Dagan defends public discourse on Iranian threat

Former Mossad chief says military option must remain on table, but as last resort; adds Iran's influence in ME waning.

Meir Dagan 370 (photo credit: Marc Israel Sellem)
Meir Dagan 370
(photo credit: Marc Israel Sellem)
Former Mossad chief Meir Dagan on Sunday rejected as baseless recent criticism leveled against for making public pronouncements about the Iranian nuclear threat.
Speaking at a security conference at Tel Aviv University, Dagan said: "The heart of democracy is based upon debate of such issues."

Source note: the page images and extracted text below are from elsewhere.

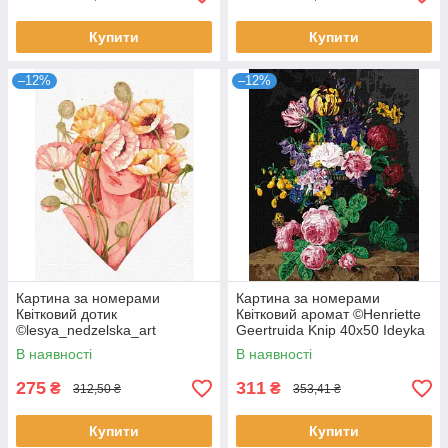
Купити
Купити
–12%
–12%
Картина за номерами
Картина за номерами
Квітковий дотик
Квітковий аромат ©Henriette
©lesya_nedzelska_art
Geertruida Knip 40x50 Ideyka
KHO2589 Ідейка (KHO2589)
(KHO2048)
В наявності
В наявності
275
311
₴
₴
312,50 ₴
353,41 ₴
Купити
Купити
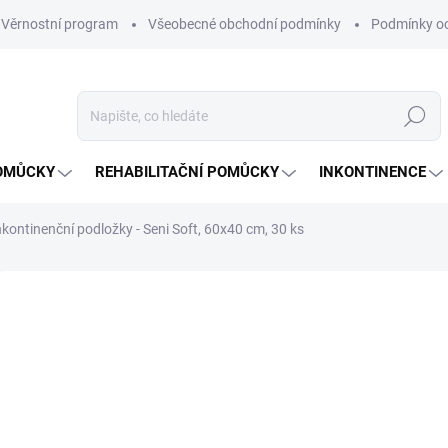
Věrnostní program
Všeobecné obchodní podmínky
Podmínky oc
Hledat
OMŮCKY
REHABILITAČNÍ POMŮCKY
INKONTINENCE
nkontinenční podložky - Seni Soft, 60x40 cm, 30 ks
Neohodnoceno
Podrobnosti hodnocení
ZNAČKA:
SEN
NOVINKA
30
Měrná
NA O
cena:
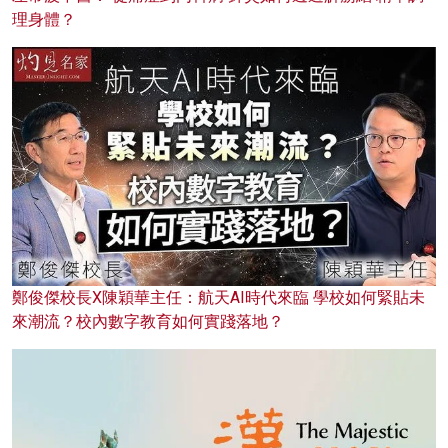
理身體？
鄭俊傑校長X陳穎華主任：航天AI時代來臨 學校如何緊貼未
來潮流？校內數字教育如何實踐落地？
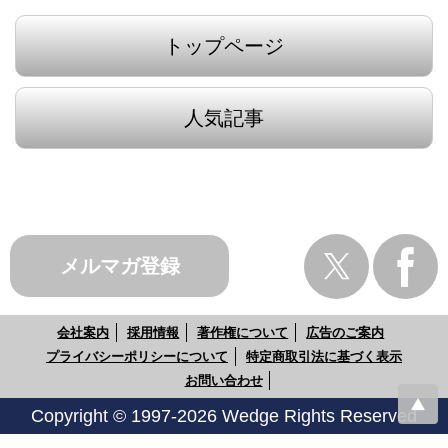
トップページ
人気記事
メルマガ登録
会社案内
採用情報
著作権について
広告のご案内
プライバシーポリシーについて
特定商取引法に基づく表示
お問い合わせ
Copyright © 1997-2026 Wedge Rights Reserved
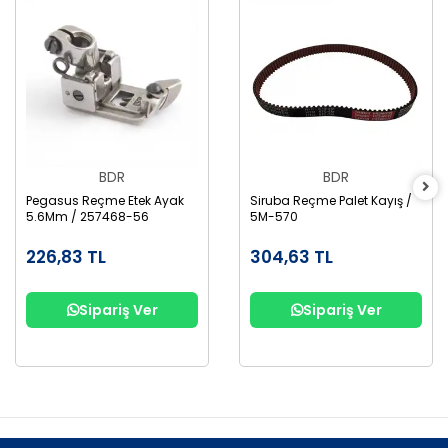
BDR
BDR
Pegasus Reçme Etek Ayak
Siruba Reçme Palet Kayış /
5.6Mm / 257468-56
5M-570
226,83 TL
304,63 TL
Sipariş Ver
Sipariş Ver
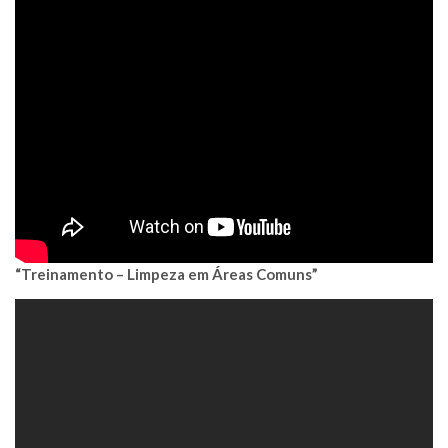
“Treinamento – Limpeza em Áreas Comuns”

IDF Chief of Staff Lt.-Gen. Benny Gantz last week took an apparent swipe at former defense establishment officials for public public comments on Iran, saying that "there is a lot of idle chatter on the issue." The comments were widely viewed as being directed at Dagan and Former Shin Bet (Israel Security Agency) chief Yuval Diskin, who have publicly questioned Israel's current leadership for threatening an attack against Iran's nuclear facilities and suggested that such an attack would not be effective in seriously curbing Iran's nuclear program.
At the conference, Dagan expressed a certain level of support for Prime Minister Binyamin Netanyahu's stance on Iran, saying that he agreed that the international community was being complacent in the face of the Iranian drive for nuclear capabilities. He added, however, that he could not rule out the possibility of an agreement in ongoing IAEA-Iran and P5+1-Iran negotiations.
"The military option must always be on the table with regards to Iran," Dagan said, "but it must also always be a last option."
Dagan also said that he believes Iran's influence is waning in the Middle Eastern region.